### EXERCISE
Without including any pictures, copy every line below exactly.

(MATERIAL PROVIDED Opens)

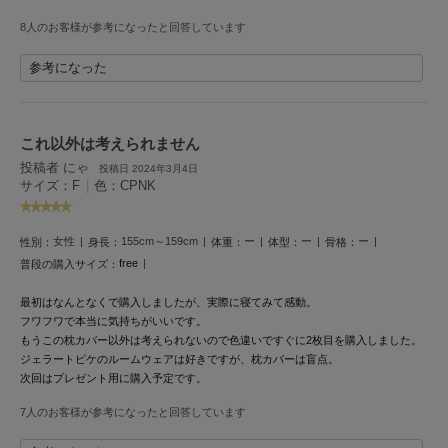
HUNTER
ハンター
8人のお客様が参考になったと回答しています
HOKA ONEONE
参考になった
ホカ オネオネ
これ以外は考えられません
KEEN
投稿者 にゃ
キーン
投稿日 2024年3月4日
サイズ：F
|
色：CPNK
女性
155cm～159cm
ー
ー
ー
性別：
身長：
体重：
体型：
骨格：
LAATO
ラート
free
普段の購入サイズ：
最初はなんとなくで購入しましたが、実際に寝てみて感動。
le
ル
フワフワで本当に気持ちがいいです。
もうこの枕カバー以外は考えられないので色違いですぐに2枚目を購入しました。
ジェラートピケのルームウェアは好きですが、枕カバーは盲点。
le coq sportif
ルコックスポルティフ
次回はプレゼント用に購入予定です。
7人のお客様が参考になったと回答しています
LeSportsac
レスポートサック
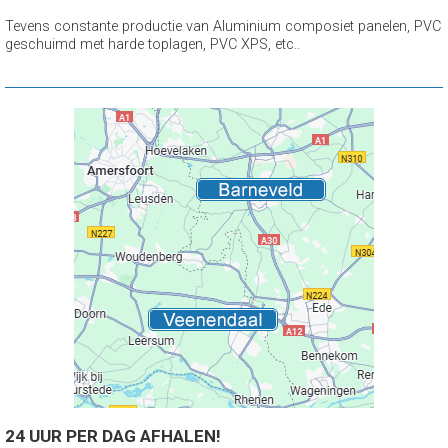
Tevens constante productie van Aluminium composiet panelen, PVC
geschuimd met harde toplagen, PVC XPS, etc..
24 UUR PER DAG AFHALEN!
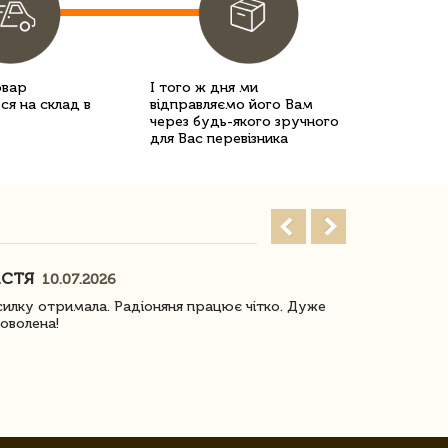
овар
І того ж дня ми
ся на склад в
відправляємо його Вам
через будь-якого зручного
для Вас перевізника
АСТЯ
ПОГОРЕЛО
10.07.2026
илку отримала. Радіоняня працює чітко. Дуже
Отримали віз
оволена!
Доставка з 
завжди була 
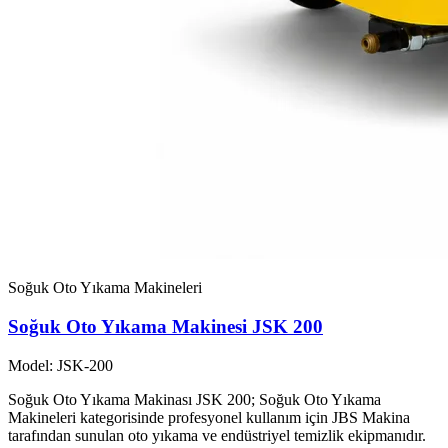
Soğuk Oto Yıkama Makineleri
Soğuk Oto Yıkama Makinesi JSK 200
Model: JSK-200
Soğuk Oto Yıkama Makinası JSK 200; Soğuk Oto Yıkama
Makineleri kategorisinde profesyonel kullanım için JBS Makina
tarafından sunulan oto yıkama ve endüstriyel temizlik ekipmanıdır.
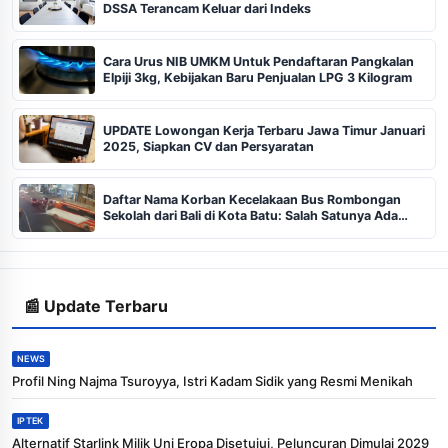
DSSA Terancam Keluar dari Indeks
Cara Urus NIB UMKM Untuk Pendaftaran Pangkalan
Elpiji 3kg, Kebijakan Baru Penjualan LPG 3 Kilogram
UPDATE Lowongan Kerja Terbaru Jawa Timur Januari
2025, Siapkan CV dan Persyaratan
Daftar Nama Korban Kecelakaan Bus Rombongan
Sekolah dari Bali di Kota Batu: Salah Satunya Ada
Balita
📰 Update Terbaru
NEWS
Profil Ning Najma Tsuroyya, Istri Kadam Sidik yang Resmi Menikah
IPTEK
Alternatif Starlink Milik Uni Eropa Disetujui, Peluncuran Dimulai 2029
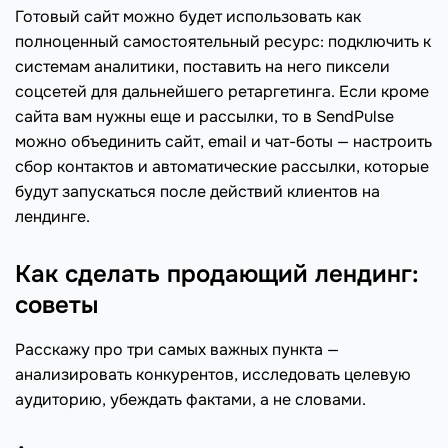
Готовый сайт можно будет использовать как
полноценный самостоятельный ресурс: подключить к
системам аналитики, поставить на него пиксели
соцсетей для дальнейшего ретаргетинга. Если кроме
сайта вам нужны еще и рассылки, то в SendPulse
можно объединить сайт, email и чат-боты — настроить
сбор контактов и автоматические рассылки, которые
будут запускаться после действий клиентов на
лендинге.
Как сделать продающий лендинг:
советы
Расскажу про три самых важных пункта —
анализировать конкурентов, исследовать целевую
аудиторию, убеждать фактами, а не словами.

(MATERIAL PROVIDED Closes)

### SOLUTION FOR THIS TASK
HUNTER
ハンター
8人のお客様が参考になったと回答しています
HOKA ONEONE
参考になった
ホカ オネオネ
これ以外は考えられません
KEEN
投稿者 にゃ
キーン
投稿日 2024年3月4日
サイズ：F
|
色：CPNK
女性
155cm～159cm
ー
ー
ー
性別：
身長：
体重：
体型：
骨格：
LAATO
ラート
free
普段の購入サイズ：
最初はなんとなくで購入しましたが、実際に寝てみて感動。
le
ル
フワフワで本当に気持ちがいいです。
もうこの枕カバー以外は考えられないので色違いですぐに2枚目を購入しました。
ジェラートピケのルームウェアは好きですが、枕カバーは盲点。
le coq sportif
ルコックスポルティフ
次回はプレゼント用に購入予定です。
7人のお客様が参考になったと回答しています
LeSportsac
レスポートサック
Tevens constante productie van Aluminium composiet panelen, PVC
geschuimd met harde toplagen, PVC XPS, etc..
24 UUR PER DAG AFHALEN!
овар
І того ж дня ми
ся на склад в
відправляємо його Вам
через будь-якого зручного
для Вас перевізника
АСТЯ
ПОГОРЕЛО
10.07.2026
илку отримала. Радіоняня працює чітко. Дуже
Отримали віз
оволена!
Доставка з 
завжди була 
Soğuk Oto Yıkama Makineleri
Soğuk Oto Yıkama Makinesi JSK 200
Model: JSK-200
Soğuk Oto Yıkama Makinası JSK 200; Soğuk Oto Yıkama
Makineleri kategorisinde profesyonel kullanım için JBS Makina
tarafından sunulan oto yıkama ve endüstriyel temizlik ekipmanıdır.
DSSA Terancam Keluar dari Indeks
Cara Urus NIB UMKM Untuk Pendaftaran Pangkalan
Elpiji 3kg, Kebijakan Baru Penjualan LPG 3 Kilogram
UPDATE Lowongan Kerja Terbaru Jawa Timur Januari
2025, Siapkan CV dan Persyaratan
Daftar Nama Korban Kecelakaan Bus Rombongan
Sekolah dari Bali di Kota Batu: Salah Satunya Ada
Balita
📰 Update Terbaru
NEWS
Profil Ning Najma Tsuroyya, Istri Kadam Sidik yang Resmi Menikah
IPTEK
Alternatif Starlink Milik Uni Eropa Disetujui, Peluncuran Dimulai 2029
Готовый сайт можно будет использовать как
полноценный самостоятельный ресурс: подключить к
системам аналитики, поставить на него пиксели
соцсетей для дальнейшего ретаргетинга. Если кроме
сайта вам нужны еще и рассылки, то в SendPulse
можно объединить сайт, email и чат-боты — настроить
сбор контактов и автоматические рассылки, которые
будут запускаться после действий клиентов на
лендинге.
Как сделать продающий лендинг:
советы
Расскажу про три самых важных пункта —
анализировать конкурентов, исследовать целевую
аудиторию, убеждать фактами, а не словами.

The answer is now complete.